Autos Added to Area Research
The Charleston Gazette, June 29, 2005
By Jennifer Ginsberg, Staff writer
Gov. Joe Manchin has issued the group that runs a biotechnology incubator in South Charleston a challenge: incorporate the automotive industry. The city of South Charleston received a $1.5 million grant in December from the state to establish the biotech incubator at the South Charleston Technology Park. The city was to pass that grant on to the Chemical Alliance Zone to lease the incubator space from Dow, continue building renovations, and to use some of the money to bring in high-tech equipment for the businesses to share in the future. Now, that money also will be used for automotive research.
The Mid-Atlantic Technology, Research and Innovation Center, a South Charleston research and technology firm, received $600,000 in tax credits from the state’s economic development authority last month. MATRIC can give the tax credits to investors or contributors who meet certain criteria. Those credits will now go toward automotive-related ventures, said Steve Spence, executive director of the West Virginia Development Office.
“It’s not really switching gears, it’s adding a gear,” said Manchin’s spokeswoman Lara Ramsburg. “It’s not changing the work they were looking to do, we still encourage that. It might work to expand the universe to include automotives.”
Automotive research is a very technical, engineering type of research that’s a good fit with the skills and facilities in South Charleston, said the Chemical Alliance Zone’s executive director, John Maher.
The automotive collaboration is natural for MATRIC, said its president and CEO, Keith Pauley. The group was formed to tap into the resources of Kanawha Valley’s retired scientists and its primary mission is to become a catalyst for large-scale research across the state, Pauley said. “At the heart of our mission is cooperation between state universities, research communities and to go after larger and more significant research,” he said.
Pauley said the automotive industry has a number of different problems that require technology solutions that fit into MATRIC’s core knowledge areas of chemical products, biosystems and software development. He pointed to an example of when Union Carbide developed a research emissions control. He said he wasn’t surprised but rather excited with Manchin’s desire to put the automotive research center on a fast track, which could enhance the cluster of automotive companies between Huntington and Charleston.

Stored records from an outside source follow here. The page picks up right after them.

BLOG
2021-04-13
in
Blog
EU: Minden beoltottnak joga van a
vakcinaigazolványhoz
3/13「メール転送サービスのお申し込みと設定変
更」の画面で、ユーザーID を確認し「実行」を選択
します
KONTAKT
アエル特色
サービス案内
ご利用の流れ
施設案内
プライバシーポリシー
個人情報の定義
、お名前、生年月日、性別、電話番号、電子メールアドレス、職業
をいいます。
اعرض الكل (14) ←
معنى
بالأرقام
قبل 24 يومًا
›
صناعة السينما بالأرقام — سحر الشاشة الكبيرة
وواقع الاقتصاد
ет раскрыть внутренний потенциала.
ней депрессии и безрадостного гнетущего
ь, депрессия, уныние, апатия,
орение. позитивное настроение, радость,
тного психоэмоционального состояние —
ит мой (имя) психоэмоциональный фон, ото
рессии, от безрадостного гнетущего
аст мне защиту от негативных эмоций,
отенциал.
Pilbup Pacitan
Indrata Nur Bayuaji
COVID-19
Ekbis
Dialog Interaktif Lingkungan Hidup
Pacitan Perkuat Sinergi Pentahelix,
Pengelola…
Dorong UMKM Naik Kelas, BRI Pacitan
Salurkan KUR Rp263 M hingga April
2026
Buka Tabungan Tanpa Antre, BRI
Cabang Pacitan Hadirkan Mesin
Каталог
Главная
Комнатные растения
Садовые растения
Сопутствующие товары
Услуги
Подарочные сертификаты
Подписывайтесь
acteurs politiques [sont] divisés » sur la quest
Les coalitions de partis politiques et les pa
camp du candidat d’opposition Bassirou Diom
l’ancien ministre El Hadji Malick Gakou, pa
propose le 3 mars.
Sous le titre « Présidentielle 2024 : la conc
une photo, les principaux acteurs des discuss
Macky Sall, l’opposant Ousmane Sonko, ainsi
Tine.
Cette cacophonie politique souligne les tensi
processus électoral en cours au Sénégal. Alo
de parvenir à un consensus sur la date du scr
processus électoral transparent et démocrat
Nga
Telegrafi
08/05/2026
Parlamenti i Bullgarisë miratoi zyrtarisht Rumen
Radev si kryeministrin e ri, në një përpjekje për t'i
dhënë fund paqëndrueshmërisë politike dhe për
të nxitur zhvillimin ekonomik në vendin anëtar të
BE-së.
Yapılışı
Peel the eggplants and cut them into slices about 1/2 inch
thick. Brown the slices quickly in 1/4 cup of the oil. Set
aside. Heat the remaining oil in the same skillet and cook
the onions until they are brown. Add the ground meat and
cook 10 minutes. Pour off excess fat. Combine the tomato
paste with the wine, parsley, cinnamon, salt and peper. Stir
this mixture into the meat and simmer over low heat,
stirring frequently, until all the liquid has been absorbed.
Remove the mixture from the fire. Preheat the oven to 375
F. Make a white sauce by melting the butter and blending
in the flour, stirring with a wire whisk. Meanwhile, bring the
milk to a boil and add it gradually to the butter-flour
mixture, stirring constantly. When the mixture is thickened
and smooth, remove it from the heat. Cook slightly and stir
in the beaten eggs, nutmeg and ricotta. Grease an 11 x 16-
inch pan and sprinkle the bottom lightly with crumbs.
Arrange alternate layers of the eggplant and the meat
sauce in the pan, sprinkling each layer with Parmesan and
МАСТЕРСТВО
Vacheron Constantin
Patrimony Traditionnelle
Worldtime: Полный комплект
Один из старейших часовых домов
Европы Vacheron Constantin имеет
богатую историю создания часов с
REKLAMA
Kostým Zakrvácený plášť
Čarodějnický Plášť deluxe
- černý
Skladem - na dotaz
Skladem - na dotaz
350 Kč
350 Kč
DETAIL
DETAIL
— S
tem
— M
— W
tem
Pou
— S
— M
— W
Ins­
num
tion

“He took [the] initiative to make West Virginia not just a manufacturing location, but also research and development,” Pauley said.
While on a trade mission in Japan earlier this month, Manchin and Sen. Jay Rockefeller, D-W.Va., said they wanted to see research and production for Toyota’s hybrid engines done in West Virginia. A Toyota executive said the company was “very much overwhelmed by the positive reaction from America” over hybrids.
“He [Manchin] wants to move forward and keep going back to Toyota and provide them with more information, aggressively follow up and show them where our strengths are,” Spence said.
The project’s next step is for a committee of people from the Development Office, Chemical Alliance Zone, MATRIC, West Virginia University and Marshall University to meet and see where the region’s automotive industry is and inventory the available skills. The ultimate goal is to create more jobs and research capabilities and build on the strengths of the state’s existing automotive industry, Spence said. “All this ties into opportunities we identified in Japan.”